7. The method according to claim 6, characterized in that, After generating and displaying the recommended list of age-friendly financial products, the process also includes: Collect the continuous touch coordinates of the target user on the recommended list page of age-friendly financial products; When the continuous touch coordinate points fall within the display area of the target accessibility display card for a preset duration, and the trajectory dispersion radius formed by the continuous touch coordinate points is less than the maximum offset corresponding to the sliding trajectory jitter feature, it is determined that the target user has entered the finger anchoring reading state. The duration of the finger-anchored reading state is statistically analyzed, and the duration is compared with the information acquisition time cost corresponding to the visual cognitive load. When the duration exceeds the information acquisition time cost, it is determined that the target user has a text decoding lag in the target accessibility display card; The summary phrases in the target accessibility display card are folded and replaced with visual graphics corresponding to the target transaction data, while simultaneously activating voice analysis and broadcasting for the target transaction data.

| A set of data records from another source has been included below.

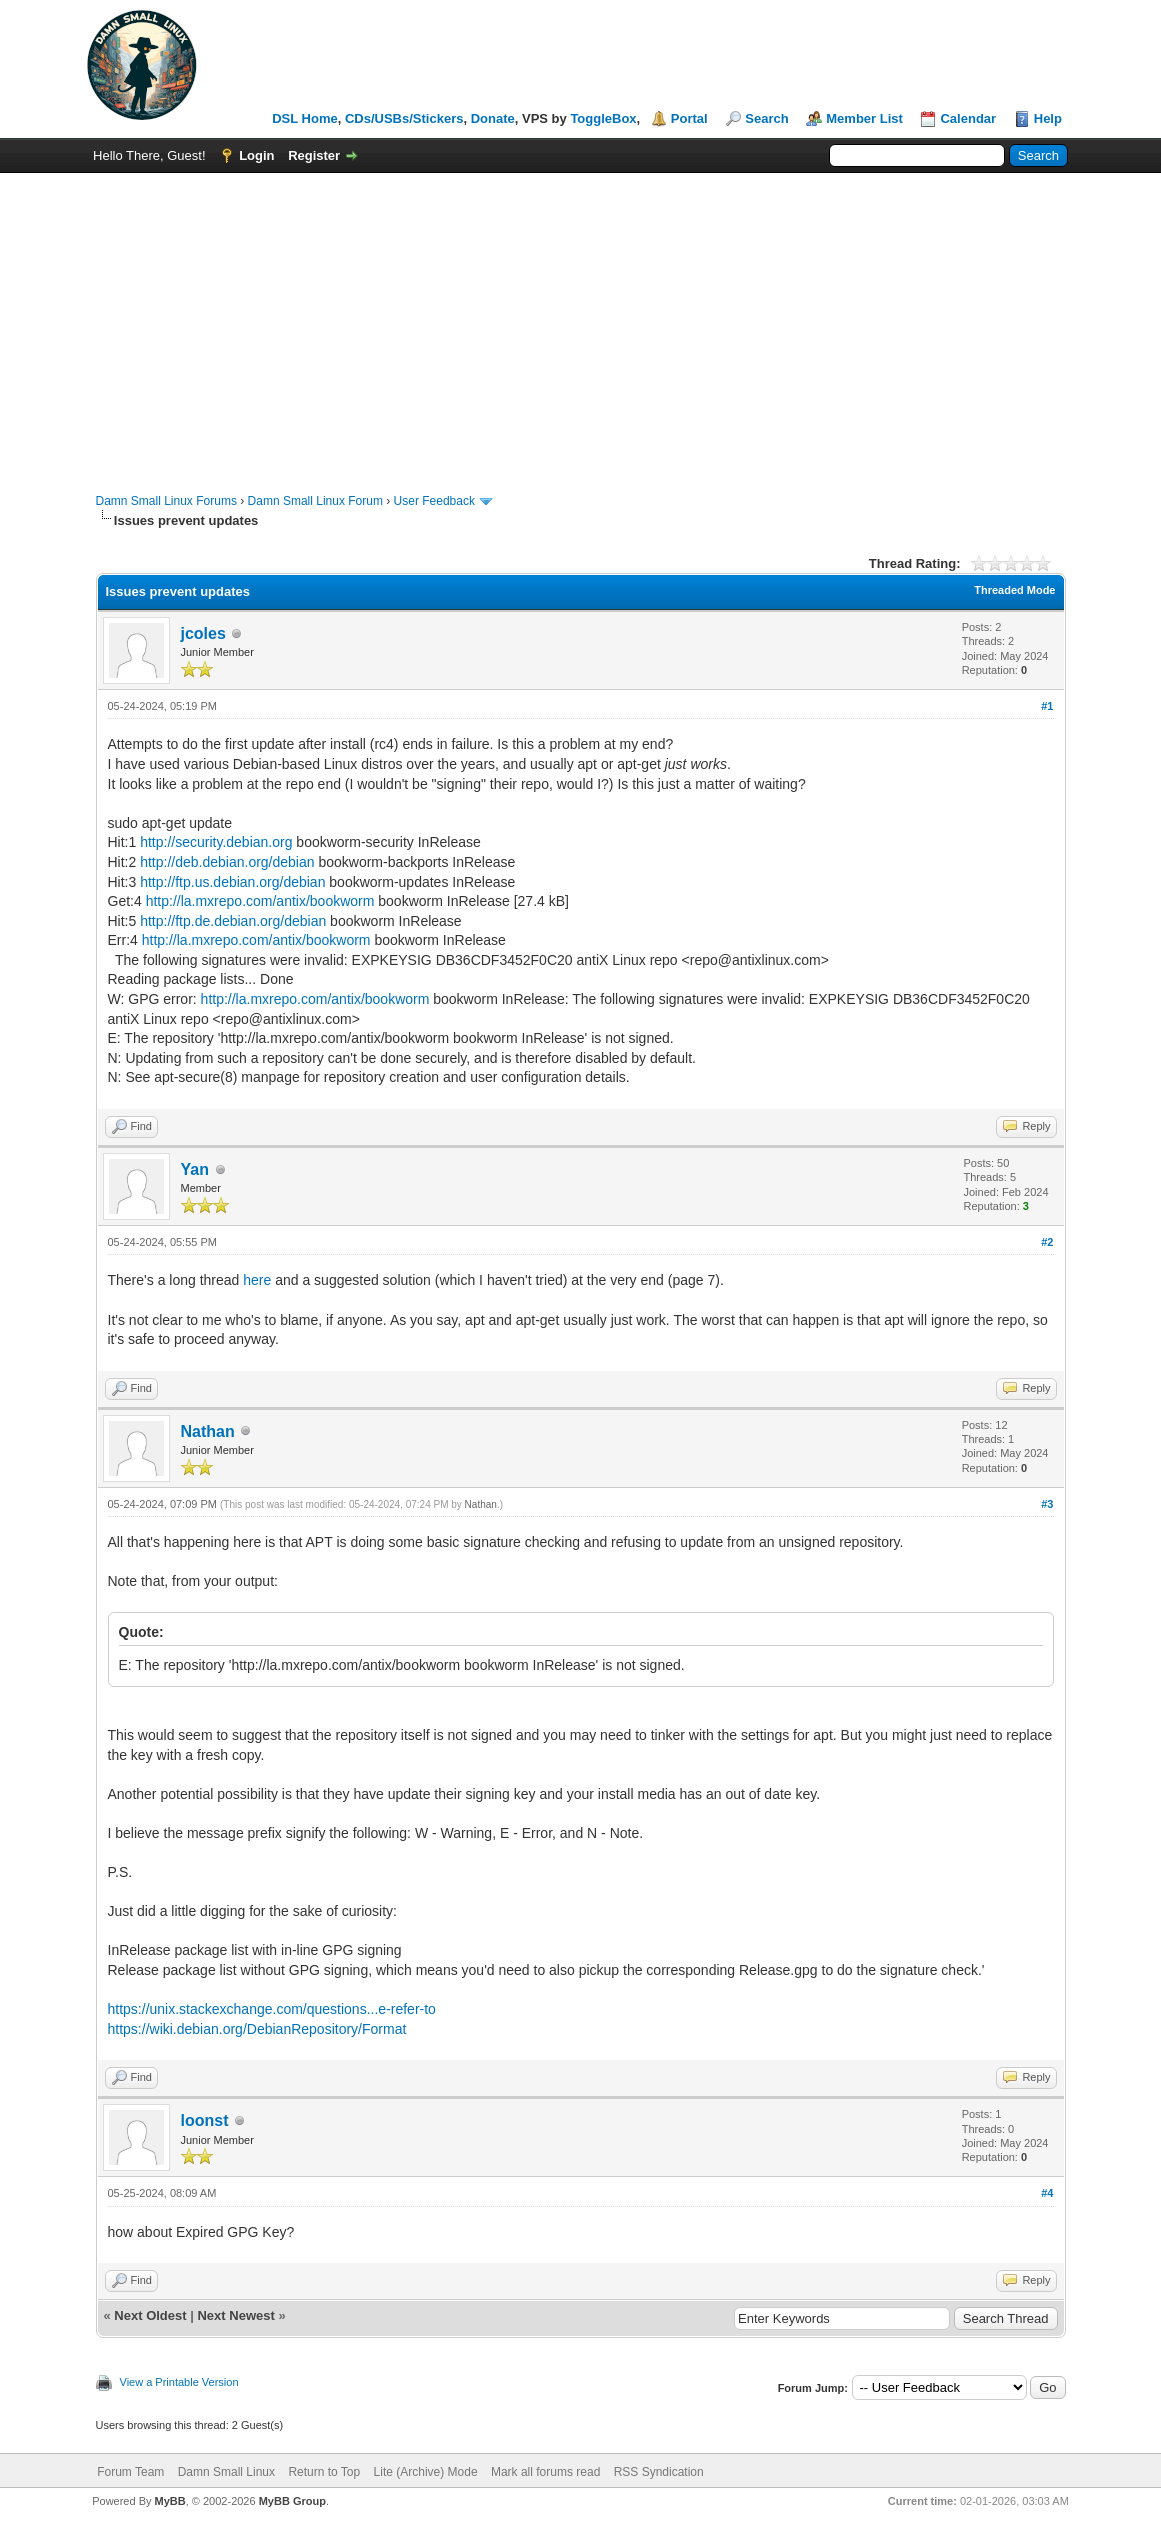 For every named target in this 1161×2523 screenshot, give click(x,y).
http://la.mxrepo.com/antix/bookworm (260, 901)
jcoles (203, 633)
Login (256, 155)
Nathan (208, 1431)
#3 (1047, 1504)
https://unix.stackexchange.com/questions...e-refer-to (272, 2009)
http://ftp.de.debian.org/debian (233, 921)
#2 (1047, 1242)
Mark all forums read (545, 2472)
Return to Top (324, 2472)
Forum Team (130, 2472)
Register (314, 155)
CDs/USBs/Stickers (404, 118)
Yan (195, 1169)
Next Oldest (150, 2315)
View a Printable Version (179, 2382)
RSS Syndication (659, 2472)
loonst (205, 2120)
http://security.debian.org (216, 842)
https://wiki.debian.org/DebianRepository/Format (257, 2029)
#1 (1047, 706)
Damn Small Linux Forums (166, 501)
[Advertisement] (580, 323)
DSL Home (305, 118)
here (257, 1280)
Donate (493, 118)
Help (1048, 118)
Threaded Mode (1014, 590)
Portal (689, 118)
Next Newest (235, 2315)
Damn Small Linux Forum (315, 501)
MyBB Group (292, 2501)
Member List (864, 118)
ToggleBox (603, 118)
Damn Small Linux (226, 2472)
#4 (1047, 2193)
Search (766, 118)
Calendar (968, 118)
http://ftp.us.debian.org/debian (232, 882)
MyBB (170, 2501)
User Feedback (434, 501)
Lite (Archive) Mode (426, 2472)
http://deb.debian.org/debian (227, 862) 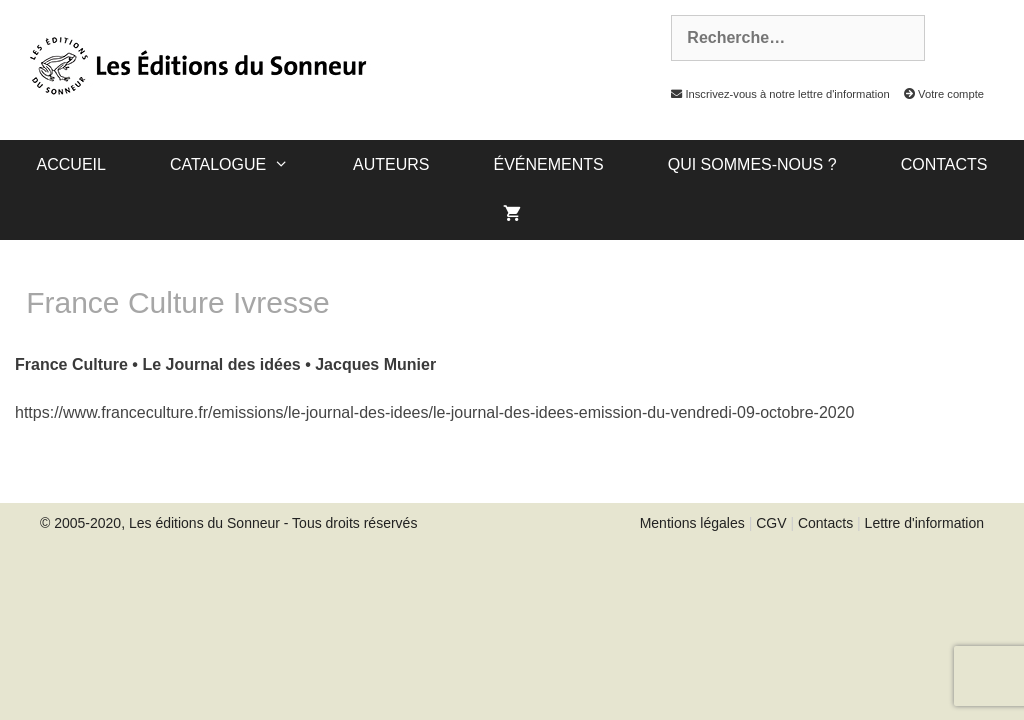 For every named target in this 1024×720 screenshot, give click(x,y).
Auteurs (391, 164)
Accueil (71, 164)
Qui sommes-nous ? (752, 164)
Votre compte (938, 94)
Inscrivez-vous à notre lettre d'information (775, 94)
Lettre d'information (924, 523)
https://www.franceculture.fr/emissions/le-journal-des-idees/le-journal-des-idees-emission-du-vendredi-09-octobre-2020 (435, 412)
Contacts (944, 164)
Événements (548, 164)
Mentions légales (692, 523)
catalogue (245, 165) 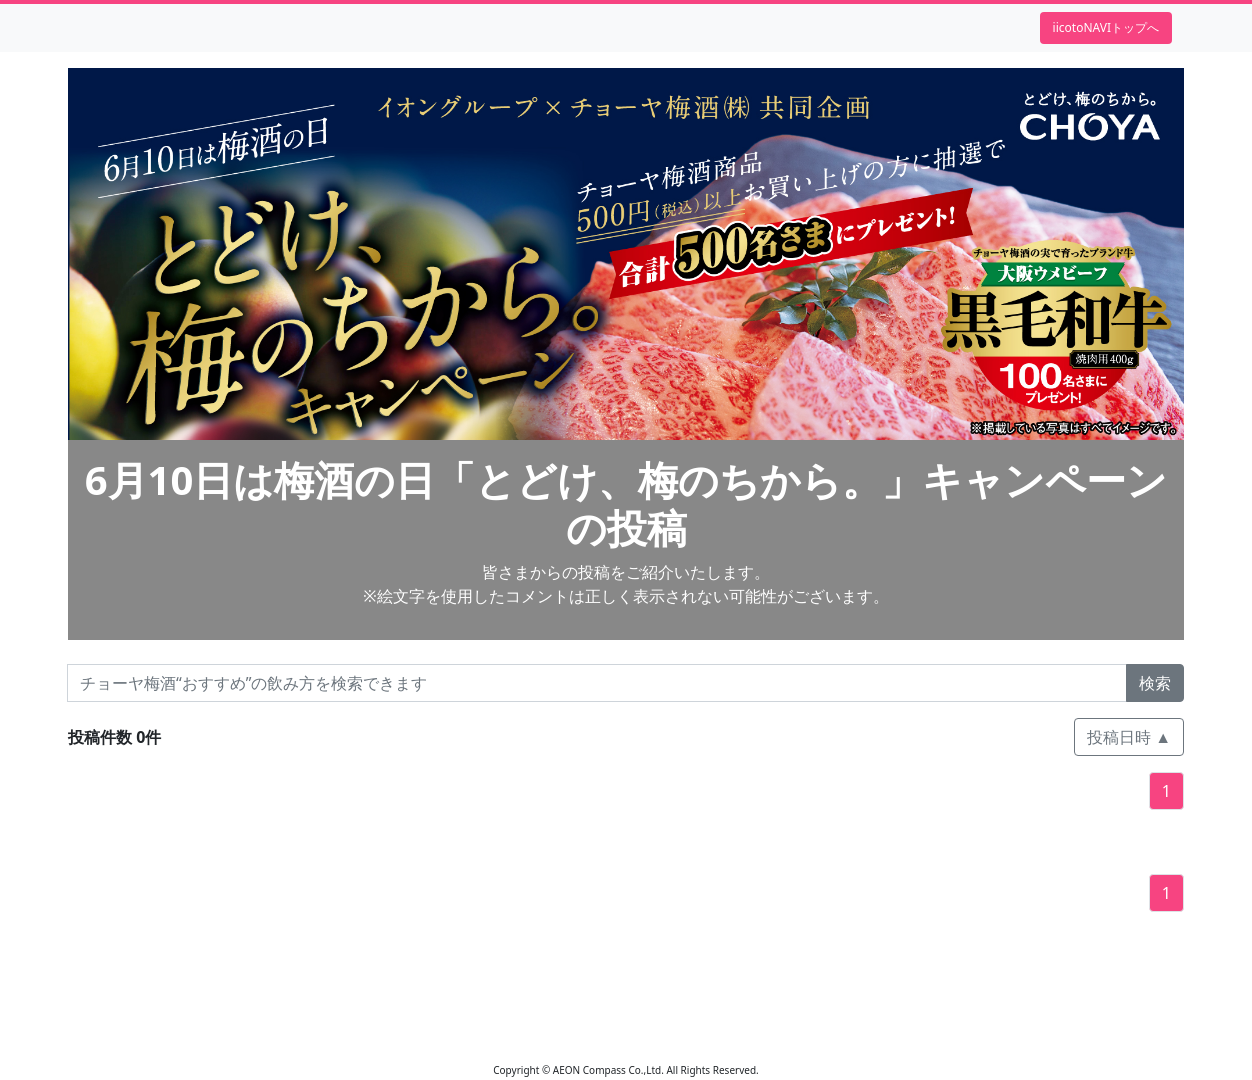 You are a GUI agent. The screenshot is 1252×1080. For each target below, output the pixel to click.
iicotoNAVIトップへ (1106, 27)
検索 (1155, 683)
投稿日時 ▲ (1129, 737)
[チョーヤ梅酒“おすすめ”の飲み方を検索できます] (597, 683)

8. A financial product recommendation system based on artificial intelligence, characterized in that, The AI-based financial product recommendation system includes: one or more processors and a memory; the memory is coupled to the one or more processors, the memory is used to store computer program code, the computer program code includes computer instructions, and the one or more processors invoke the computer instructions to cause the AI-based financial product recommendation system to perform the method as described in any one of claims 1-7.
9. A computer-readable storage medium comprising instructions, characterized in that, When the instructions are executed on the AI-based financial product recommendation system, the AI-based financial product recommendation system performs the method as described in any one of claims 1-7.
10. A computer program product, characterized in that, When the computer program product is run on the AI-based financial product recommendation system, the AI-based financial product recommendation system performs the method as described in any one of claims 1-7.